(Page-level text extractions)
__________
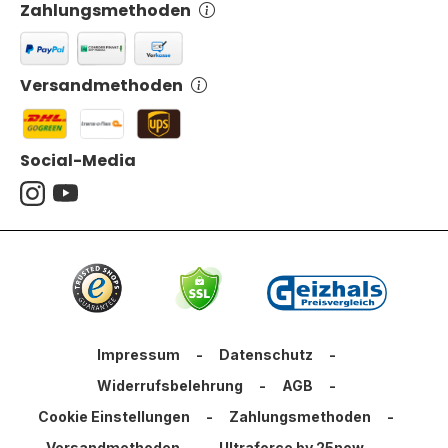
Zahlungsmethoden
Versandmethoden
Social-Media
Impressum
-
Datenschutz
-
Widerrufsbelehrung
-
AGB
-
Cookie Einstellungen
-
Zahlungsmethoden
-
Versandmethoden
-
Ultraforce by 25now
-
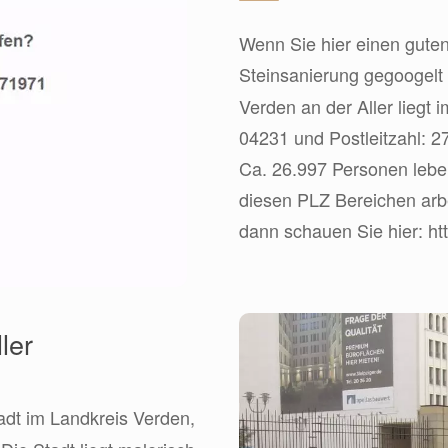
Wenn Sie hier einen guten
Steinsanierung gegoogelt
Verden an der Aller liegt
04231 und Postleitzahl: 2
Ca. 26.997 Personen lebe
diesen PLZ Bereichen arbe
dann schauen Sie hier: htt
ler
stadt im Landkreis Verden,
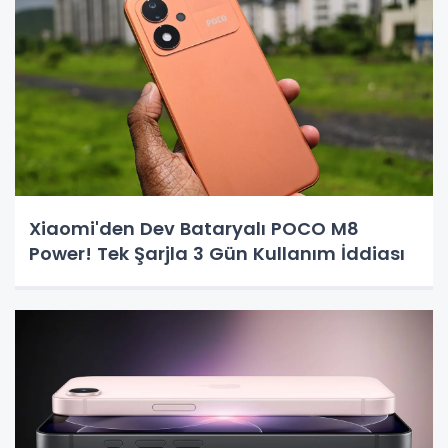
Xiaomi'den Dev Bataryalı POCO M8
Power! Tek Şarjla 3 Gün Kullanım İddiası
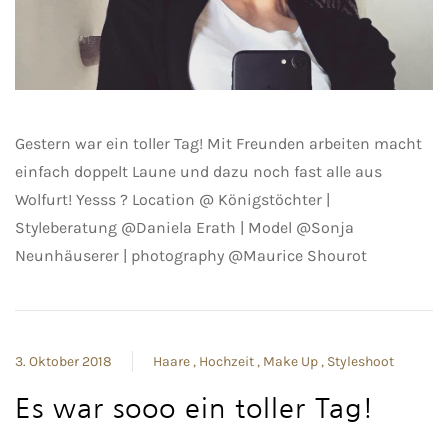
Gestern war ein toller Tag! Mit Freunden arbeiten macht
einfach doppelt Laune und dazu noch fast alle aus
Wolfurt! Yesss ? Location @ Königstöchter |
Styleberatung @Daniela Erath | Model @Sonja
Neunhäuserer | photography @Maurice Shourot
3. Oktober 2018
Haare
Hochzeit
Make Up
Styleshoot
Es war sooo ein toller Tag!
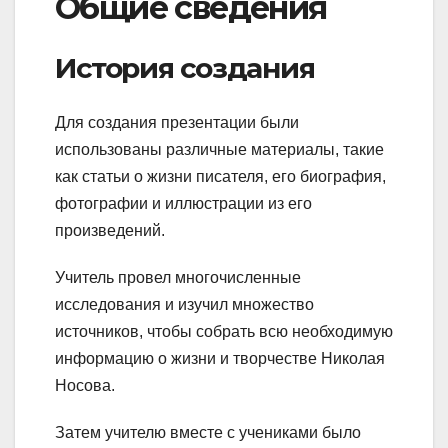
Общие сведения
История создания
Для создания презентации были
использованы различные материалы, такие
как статьи о жизни писателя, его биография,
фотографии и иллюстрации из его
произведений.
Учитель провел многочисленные
исследования и изучил множество
источников, чтобы собрать всю необходимую
информацию о жизни и творчестве Николая
Носова.
Затем учителю вместе с учениками было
__________
> INSTRUCTIONS TO FOLLOW:
Drop every picture and repeat the rest of the entries exactly.

> OUTPUT BELOW:
Zahlungsmethoden
Versandmethoden
Social-Media
Impressum
-
Datenschutz
-
Widerrufsbelehrung
-
AGB
-
Cookie Einstellungen
-
Zahlungsmethoden
-
Versandmethoden
-
Ultraforce by 25now
-
Wenn Sie hier einen guten
Steinsanierung gegoogelt
Verden an der Aller liegt
04231 und Postleitzahl: 2
Ca. 26.997 Personen lebe
diesen PLZ Bereichen arbe
dann schauen Sie hier: htt
ler
stadt im Landkreis Verden,
Xiaomi'den Dev Bataryalı POCO M8
Power! Tek Şarjla 3 Gün Kullanım İddiası
Gestern war ein toller Tag! Mit Freunden arbeiten macht
einfach doppelt Laune und dazu noch fast alle aus
Wolfurt! Yesss ? Location @ Königstöchter |
Styleberatung @Daniela Erath | Model @Sonja
Neunhäuserer | photography @Maurice Shourot
3. Oktober 2018
Haare
Hochzeit
Make Up
Styleshoot
Es war sooo ein toller Tag!
Общие сведения
История создания
Для создания презентации были
использованы различные материалы, такие
как статьи о жизни писателя, его биография,
фотографии и иллюстрации из его
произведений.
Учитель провел многочисленные
исследования и изучил множество
источников, чтобы собрать всю необходимую
информацию о жизни и творчестве Николая
Носова.
Затем учителю вместе с учениками было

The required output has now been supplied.